Is it possible to add a LLM model to rephrase bot responses with rasa open source?
- I think, Updating
domain.yml
responses can help you in this. - Could be possible with a custom action or maybe add a custom component that can change the final response from rasa.
I have written a blog on one scenario where Rasa faced NLUfallback , I used chatgpt to answer int hose cases: How to use ChatGPT with Rasa - Python Warriors
What do you think of adding a NLU component Custom Graph Components to rephrase the bot’s responses based on the context of the conversation, do you think it is a good idea?
Yes, But you cannot add it at the top, Most probably you’ll have to add it at the bottom as this will be the final response and no other algorithm should run on it.
By the way if you only want to enhance the response, I think you can enhance the response from domain file first and then train the new model. If you are going to return response from a custom action then you can directly interact with LLM their and send back the response.
Most of my responses are in my domain.yml file, can you please explain what you mean by “enhance the response from domain file”, because I already have some good pre-written responses, I just wanted the bot to be able to give more humanized and personalized responses similar to this LLMs for Natural Language Generation. I can’t do that using the domain.yml file or can I?
You can. See Ideally Rasa bot return the response that comes from the domain.yml
response section right. So if those responses are personalized, like you can add the user name using slot in the response or or more fields as well.

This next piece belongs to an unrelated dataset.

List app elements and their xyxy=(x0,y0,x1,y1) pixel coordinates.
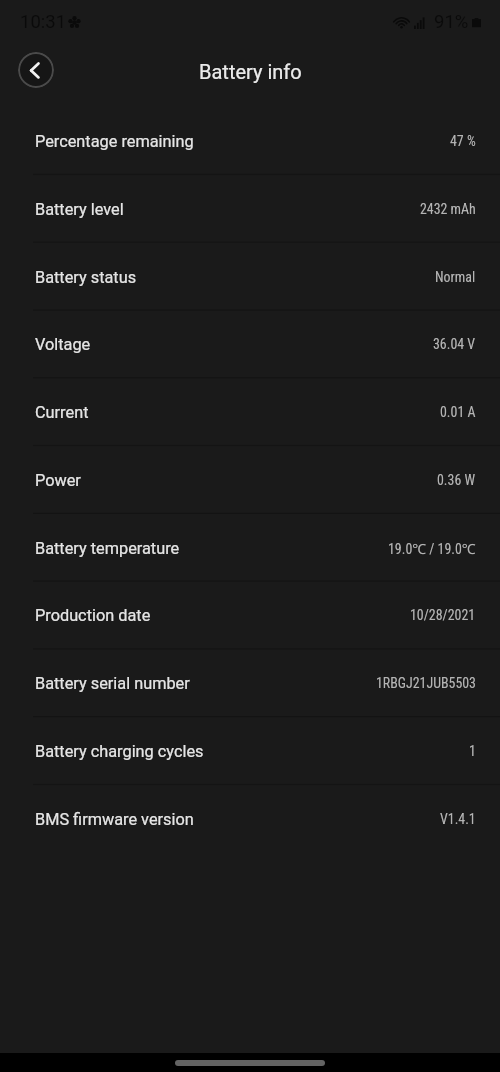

This will make the response personalized.
for ref: https://rasa.com/docs/rasa/responses#using-variables-in-responses
Yeah I get that, but by personalized I mean more of giving answers based on the context so:
If I want to implement something like this what options do you think I have?
I would look at the Rasa NLG instead of a custom action or custom component.
Can you explain a bit more how that would work? any examples? I added the code from NLG Servers to my project, and added https://github.com/RasaHQ/rasa/blob/main/examples/nlg_server/nlg_server.py, do I have to now host a model on 5006? and do I have to fine tune the model to extract the messages and intent from json format to then generate the output? This is what I get right now when I do rasa shell --debug after running my actions and running the nlg_server.py.
As you can see from the json example on the docs page, the NLG endpoint you create would receive the name you’ve chosen for the utterance, utter_what_can_do
in the example. Your NLG would have some full text for the utter_what_can_do
key and send the full text to the LLM to ask it to rephrase. You could pull the text from your domain.yml if you want. There is an example NLG in the Rasa repo here. I have also written a Django based NLG server with multi-language in mind here.
An advantage of the NLG approach is that the model is not involved. There are no changes. You only have to maintain a list of responses in the domain so these only change when you add/remove a response. You can change the response sent to the user in the NLG. In your case the LLM is generating the response.
Hello, I want to make a chatbot that will take up a question from a user and extract 2 or more slots which will be prameters for my api and call that api and fetch the answer whatever that api is returning. Is this possible? Can LLM or rasa pro help in this? Is there any way I can get some guidance on this?
Yes, with Rasa Pro, you can see an example in the rasa-calm-demo here. This is a flow that calls an API to add a contact to a db.